The lines below starting at the line containing "increase by as much as 50%" and ending at the line containing "mundane materials as" are to be repeated exactly, with both ends kept and nothing else added.
-------------------------
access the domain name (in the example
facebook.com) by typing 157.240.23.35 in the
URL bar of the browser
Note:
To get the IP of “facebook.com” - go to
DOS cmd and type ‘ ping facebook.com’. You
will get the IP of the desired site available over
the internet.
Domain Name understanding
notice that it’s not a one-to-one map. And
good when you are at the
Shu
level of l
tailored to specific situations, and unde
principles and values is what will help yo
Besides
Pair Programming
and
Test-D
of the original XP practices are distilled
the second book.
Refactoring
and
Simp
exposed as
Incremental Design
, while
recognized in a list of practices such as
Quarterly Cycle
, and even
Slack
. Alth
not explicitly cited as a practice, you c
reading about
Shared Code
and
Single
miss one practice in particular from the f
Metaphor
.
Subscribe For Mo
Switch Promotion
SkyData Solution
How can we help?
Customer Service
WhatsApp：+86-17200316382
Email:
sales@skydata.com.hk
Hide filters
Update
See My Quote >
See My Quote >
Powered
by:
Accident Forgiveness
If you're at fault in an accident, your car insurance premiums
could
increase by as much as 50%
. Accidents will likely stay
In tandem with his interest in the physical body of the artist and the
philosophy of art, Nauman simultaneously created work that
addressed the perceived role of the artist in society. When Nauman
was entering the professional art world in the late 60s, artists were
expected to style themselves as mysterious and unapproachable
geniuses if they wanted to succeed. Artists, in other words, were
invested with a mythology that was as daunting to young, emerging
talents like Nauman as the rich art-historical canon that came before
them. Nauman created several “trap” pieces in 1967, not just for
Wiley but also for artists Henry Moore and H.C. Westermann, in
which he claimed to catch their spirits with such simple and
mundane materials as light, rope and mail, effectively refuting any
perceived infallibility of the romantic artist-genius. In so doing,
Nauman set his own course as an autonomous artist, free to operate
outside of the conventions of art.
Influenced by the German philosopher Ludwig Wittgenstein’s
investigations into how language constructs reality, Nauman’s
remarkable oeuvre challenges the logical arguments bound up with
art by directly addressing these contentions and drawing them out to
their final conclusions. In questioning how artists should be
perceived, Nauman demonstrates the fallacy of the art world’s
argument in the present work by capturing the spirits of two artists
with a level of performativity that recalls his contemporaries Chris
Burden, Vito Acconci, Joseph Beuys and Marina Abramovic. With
-------------------------
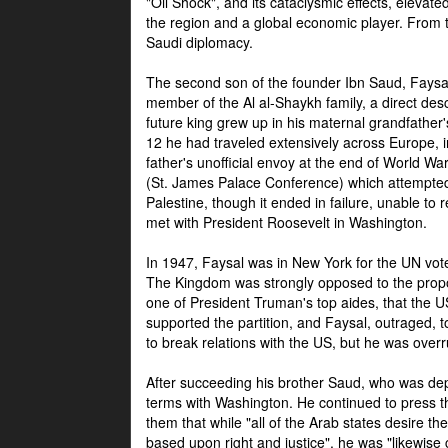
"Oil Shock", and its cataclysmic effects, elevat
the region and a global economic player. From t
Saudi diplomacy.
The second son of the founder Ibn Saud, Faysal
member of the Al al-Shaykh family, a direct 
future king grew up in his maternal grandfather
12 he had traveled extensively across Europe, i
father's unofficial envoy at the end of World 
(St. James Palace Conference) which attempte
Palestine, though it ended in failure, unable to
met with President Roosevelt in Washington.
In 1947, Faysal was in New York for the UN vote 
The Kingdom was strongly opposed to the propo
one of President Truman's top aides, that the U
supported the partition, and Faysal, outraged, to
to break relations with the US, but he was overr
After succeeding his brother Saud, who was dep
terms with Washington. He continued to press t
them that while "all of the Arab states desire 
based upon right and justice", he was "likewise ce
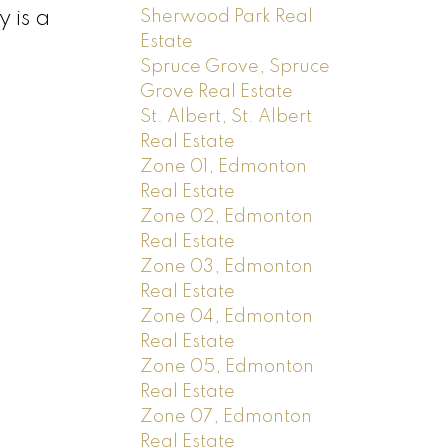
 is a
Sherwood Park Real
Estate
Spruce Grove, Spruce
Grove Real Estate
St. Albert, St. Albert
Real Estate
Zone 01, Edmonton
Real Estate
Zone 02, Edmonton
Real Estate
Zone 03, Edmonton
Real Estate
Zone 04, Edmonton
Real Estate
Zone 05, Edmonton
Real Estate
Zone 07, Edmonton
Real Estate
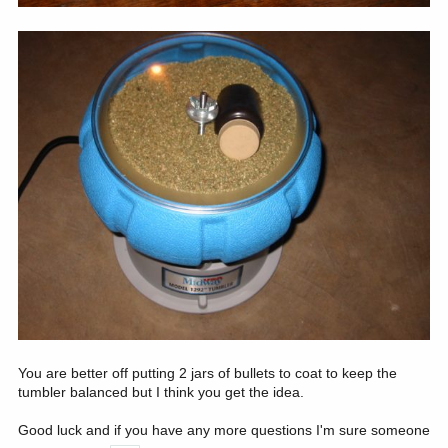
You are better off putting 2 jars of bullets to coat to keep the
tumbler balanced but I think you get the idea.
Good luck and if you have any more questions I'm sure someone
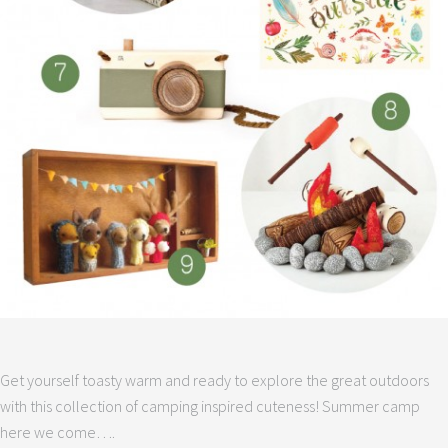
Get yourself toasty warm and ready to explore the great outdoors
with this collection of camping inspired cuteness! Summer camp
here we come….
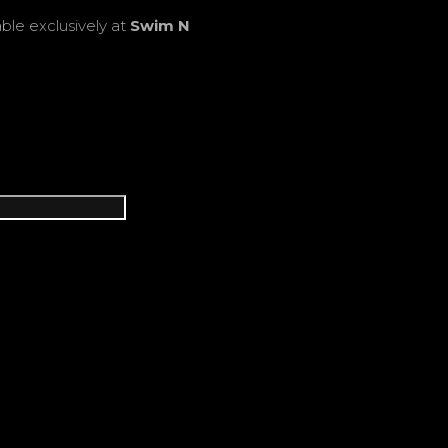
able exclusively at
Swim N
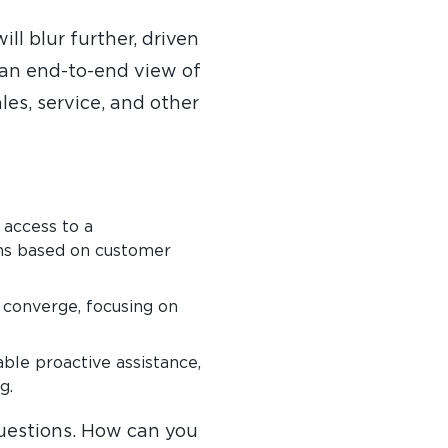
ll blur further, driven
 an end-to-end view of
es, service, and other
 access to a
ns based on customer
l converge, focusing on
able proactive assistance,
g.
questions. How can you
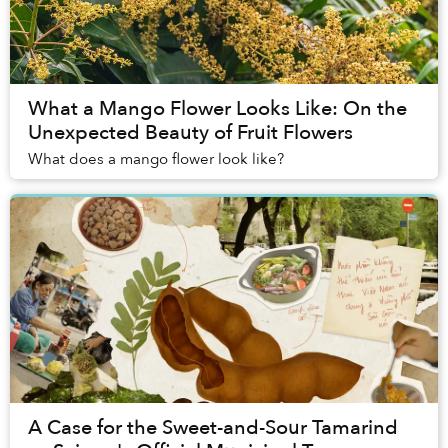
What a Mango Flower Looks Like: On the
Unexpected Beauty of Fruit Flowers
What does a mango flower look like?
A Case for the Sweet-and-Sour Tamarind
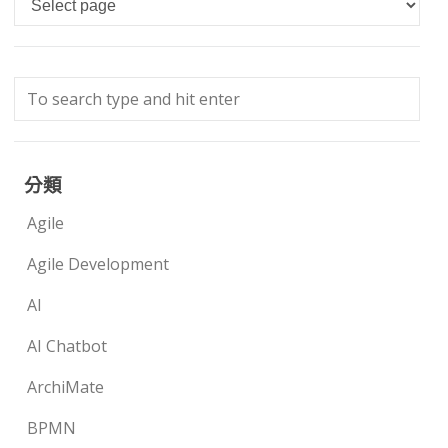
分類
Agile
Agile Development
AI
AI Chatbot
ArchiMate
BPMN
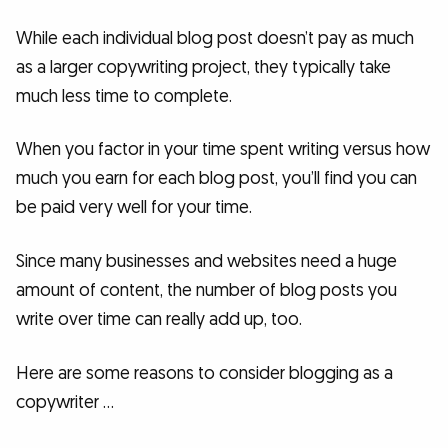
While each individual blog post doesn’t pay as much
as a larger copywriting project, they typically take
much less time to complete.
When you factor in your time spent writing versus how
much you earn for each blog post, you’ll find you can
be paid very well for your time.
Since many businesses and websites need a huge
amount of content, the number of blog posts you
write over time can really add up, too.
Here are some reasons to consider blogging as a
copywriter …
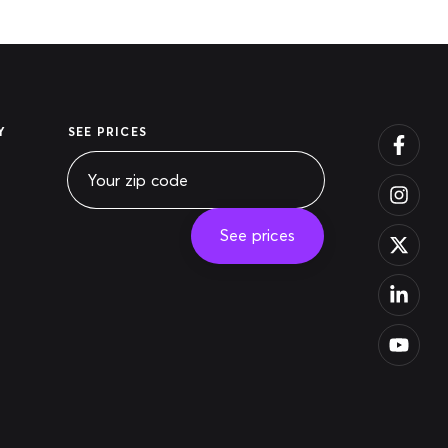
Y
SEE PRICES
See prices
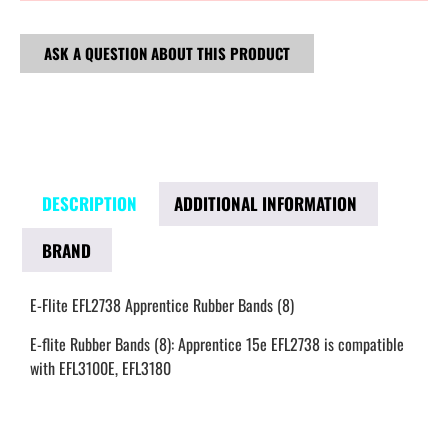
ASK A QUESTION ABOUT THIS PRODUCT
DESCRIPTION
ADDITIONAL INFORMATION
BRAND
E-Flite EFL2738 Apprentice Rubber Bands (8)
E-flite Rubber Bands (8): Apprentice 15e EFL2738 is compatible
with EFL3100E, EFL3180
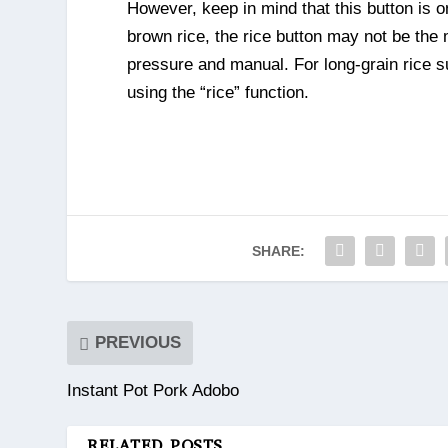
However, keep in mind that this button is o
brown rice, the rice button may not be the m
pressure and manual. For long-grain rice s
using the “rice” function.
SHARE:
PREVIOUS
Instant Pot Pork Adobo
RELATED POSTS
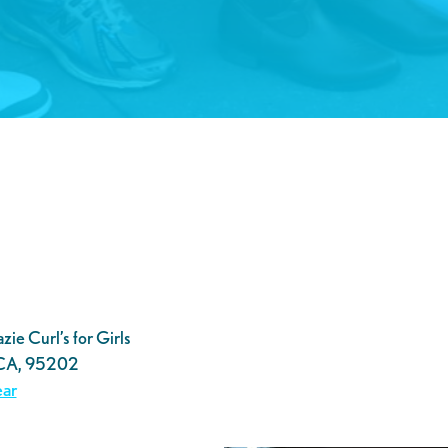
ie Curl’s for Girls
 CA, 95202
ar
-------------------------
### YOUR RESPONSE
increase by as much as 50%
. Accidents will likely stay
In tandem with his interest in the physical body of the artist and the
philosophy of art, Nauman simultaneously created work that
addressed the perceived role of the artist in society. When Nauman
was entering the professional art world in the late 60s, artists were
expected to style themselves as mysterious and unapproachable
geniuses if they wanted to succeed. Artists, in other words, were
invested with a mythology that was as daunting to young, emerging
talents like Nauman as the rich art-historical canon that came before
them. Nauman created several “trap” pieces in 1967, not just for
Wiley but also for artists Henry Moore and H.C. Westermann, in
which he claimed to catch their spirits with such simple and
mundane materials as light, rope and mail, effectively refuting any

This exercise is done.